# Eat what's on your plate



## snake (Sep 15, 2019)

Got back from a family vacation cruise this week; real good time with all 6 of us together. I did find something that I could not get over in my mind though. The amount of food left on the plates of the passengers was notably disturbing to me. To make things worse, one of our stops was in the Dominican Republic. We secured a mini-van and a guide while in the DR and were able to see some places other then the normal beach destinations. The amount of tin roof shacks that people call home there was an eye opener. 

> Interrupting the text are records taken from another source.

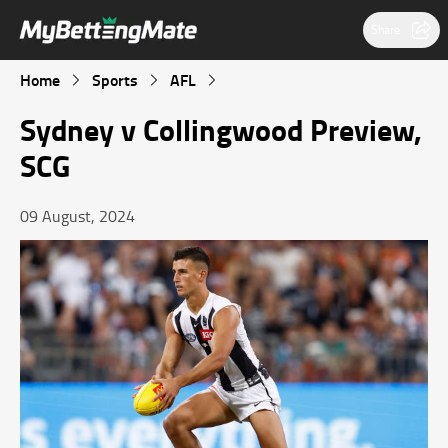
Share
Home
Sports
AFL
Sydney v Collingwood Preview,
SCG
09 August, 2024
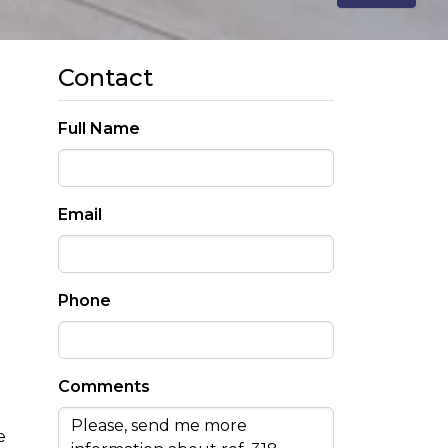
Contact
Full Name
Email
Phone
Comments
e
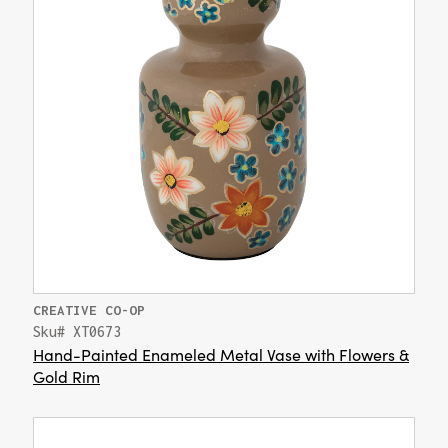
CREATIVE CO-OP
Sku# XT0673
Hand-Painted Enameled Metal Vase with Flowers &
Gold Rim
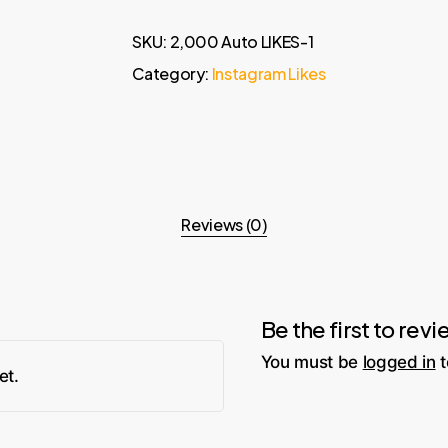
SKU:
2,000 Auto LIKES-1
Category:
Instagram Likes
Reviews (0)
Be the first to re
You must be
logged in
t
et.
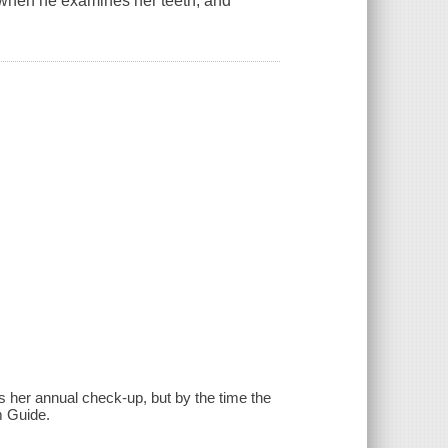
ver when he examines her teeth, and
s her annual check-up, but by the time the
m Guide.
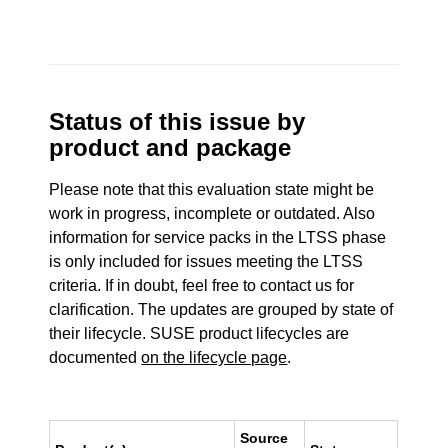
Status of this issue by
product and package
Please note that this evaluation state might be
work in progress, incomplete or outdated. Also
information for service packs in the LTSS phase
is only included for issues meeting the LTSS
criteria. If in doubt, feel free to contact us for
clarification. The updates are grouped by state of
their lifecycle. SUSE product lifecycles are
documented
on the lifecycle page
.
Source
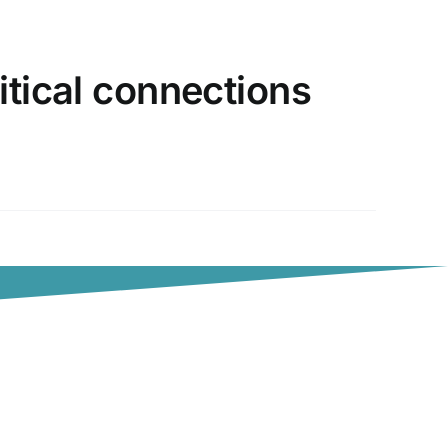
itical connections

Even my young men commented on the waste at the buffet line so I asked the matradee at dinner how much food is thrown out. He said it's over 40%. Sad to see good quality food dumped into the trash while a 1/2 mile from the port people are begging for food. I know in the US we throw out a lot of food and I have heard of the same waste statistics at home. Maybe I was raise differently, maybe I am insulated from the poverty in the inner cities but wasting anything to me is just a sin.

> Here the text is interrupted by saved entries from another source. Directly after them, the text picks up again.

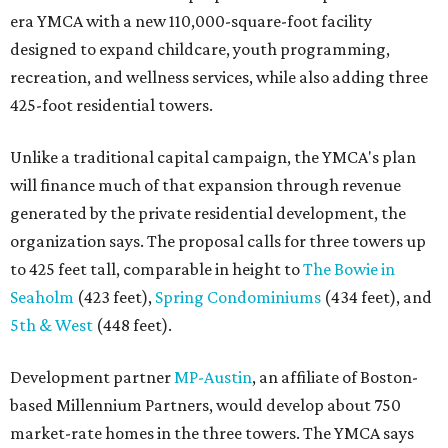
era YMCA with a new 110,000-square-foot facility
designed to expand childcare, youth programming,
recreation, and wellness services, while also adding three
425-foot residential towers.
Unlike a traditional capital campaign, the YMCA's plan
will finance much of that expansion through revenue
generated by the private residential development, the
organization says. The proposal calls for three towers up
to 425 feet tall, comparable in height to
The Bowie in
Seaholm
(423 feet),
Spring Condominiums
(434 feet), and
5th & West
(448 feet).
Development partner
MP-Austin
, an affiliate of Boston-
based Millennium Partners, would develop about 750
market-rate homes in the three towers. The YMCA says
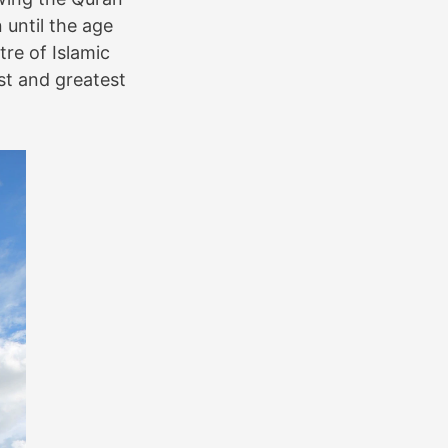
until the age
tre of Islamic
st and greatest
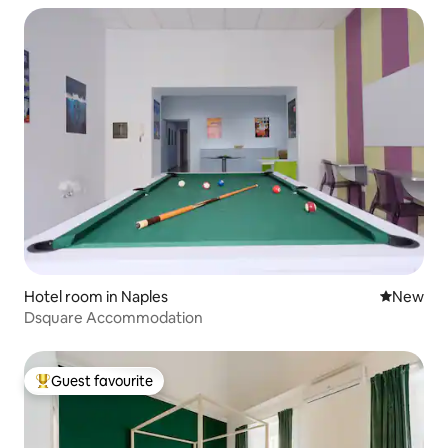
Hotel room in Naples
New place
New
Dsquare Accommodation
Guest favourite
Top guest favourite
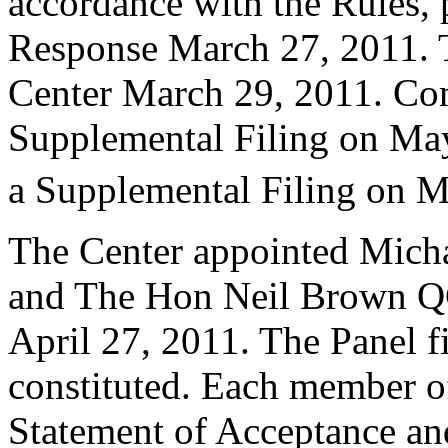
accordance with the Rules, 
Response March 27, 2011. T
Center March 29, 2011. Co
Supplemental Filing on Ma
a Supplemental Filing on M
The Center appointed Micha
and The Hon Neil Brown QC 
April 27, 2011. The Panel fi
constituted. Each member of
Statement of Acceptance and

I did some research on what is done with the food waste from cruise lines and was somewhat happy to hear it gets recycled for animals and fertilizer  but this if far from a productive way to handle peoples inability to take less and make another trip to the buffet if you're still hungry.


----------



## Grizzly911 (Sep 15, 2019)

Yeah, I agree with you there Snake. I don't like to waste food myself, or anything that is put to good use. I know that if I buy things, they have to be of good quality and I like to make the most of things that I use, I don't like for anything to be wasted.


----------



## Trump (Sep 15, 2019)

When I at work snake the Nigerians literally pile there plates SKy high. They never eat what they put on there plates. It’s actually sickening how much they throw away


----------



## Texan69 (Sep 15, 2019)

I agree, I remember when I was younger my Great grand father who was a child during Great Depression and also a WW2 veteran who’s unit liberated one of the concentration camps he did not tolerate waste we all knew to make a small plate and go back for more if still hungry to ensure we didn’t waste any cause he would loose his shit if he saw you waste.


----------



## Uncle manny (Sep 15, 2019)

It is a shame. My father didn’t let us leave the table until our plate was empty.


----------



## TODAY (Sep 15, 2019)

As somebody who used to subsist on a diet of dumpster pizza and thrown-out bagels, I can attest to the absolutely grotesque level of food waste in this country. Giant corporations/restaurants build huge amounts of waste into their business models.


----------



## ACP (Sep 15, 2019)

Im okay throwing out veggies or grains but not meat...    veggies regrow so does grain but an animal died so you could eat,   throwing that out for me is a sin


----------



## Maijah (Sep 15, 2019)

I was raised that wasting food was a sin


----------



## John Ziegler (Sep 15, 2019)

Can vegans eat pudding ?


----------



## stonetag (Sep 15, 2019)

The food waste is a drop in the bucket compared to what is wasted on cruise ships, and dumped into the ocean. I'll spare you the shitty details.
 Clear your plate, or you wont get any dessert is the line I always got.


----------



## Jin (Sep 15, 2019)

5 year old didn’t finish her dinner tonight. 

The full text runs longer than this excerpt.